"Dyslexia Can Be Helped By
Learning disabilities are frequently treated with prescriptions of Ritalin, a nervous system stimulant. The prevailing theory is that neurotransmitter deficiency in the brain leads to malfunctioning of the brain. The immediate solution is to increase neurotransmitter levels throughout the brain with Ritalin to correct the deficiency.
This medication often helps, but it does not cure. It increases the levels of some neurotransmitters throughout the brain. The effectiveness of Ritalin shows that learning disabilities are not psychological but are, instead, conditions created by problems with nervous system function.
A nervous system stimulant like Ritalin works by changing levels of neurotransmitters in the cerebrospinal fluid in the brain. This means that inappropriate levels of neurotransmitters in specialized areas of the brain cause learning disabilities.

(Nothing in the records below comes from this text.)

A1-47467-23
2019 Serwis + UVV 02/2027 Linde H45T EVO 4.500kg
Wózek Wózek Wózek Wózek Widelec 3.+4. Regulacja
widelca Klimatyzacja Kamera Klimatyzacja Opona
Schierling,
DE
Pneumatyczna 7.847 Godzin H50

When the brain lacks neurotransmitters in some areas, concentration or interpretation of visual or auditory phenomena is impaired. So increasing the level of these neurotransmitters helps to temporarily get rid of the problem.
Then why doesn't everybody with learning disabilities take Ritalin or some similar medication? The problem with administration of Ritalin is the side effects, which are generally symptoms associated with other areas of the brain becoming overdosed with neurotransmitters.
If some areas of the brain improve function by increasing levels of neurotransmitters, and if other areas of the brain get side effects by increasing the same, there is a problem of distribution, not a deficiency of neurotransmitters. So the symptomatic treatment of learning disabilities with medication that increases the level of neurotransmitters can never cure the problem because it doesn't address the situation properly.
A cure of learning disabilities must include optimization of fluid flow characteristics in the brain. With optimal flow of blood and cerebrospinal fluid, learning disabilities improve or cease.
The approach of NCR is to improve the flow of cerebrospinal fluid (CSF) by changing the shape of the skull. As the cranium optimizes, the flow of CSF becomes more and more uniform, removing the problem of poor distribution of the fluids in the brain.
This seems like such a simple solution to an aggravating problem, and it is. But clinically it provides better results than the medications. There must be more truth to this model than the Ritalin deficiency model outlined above. Trust results!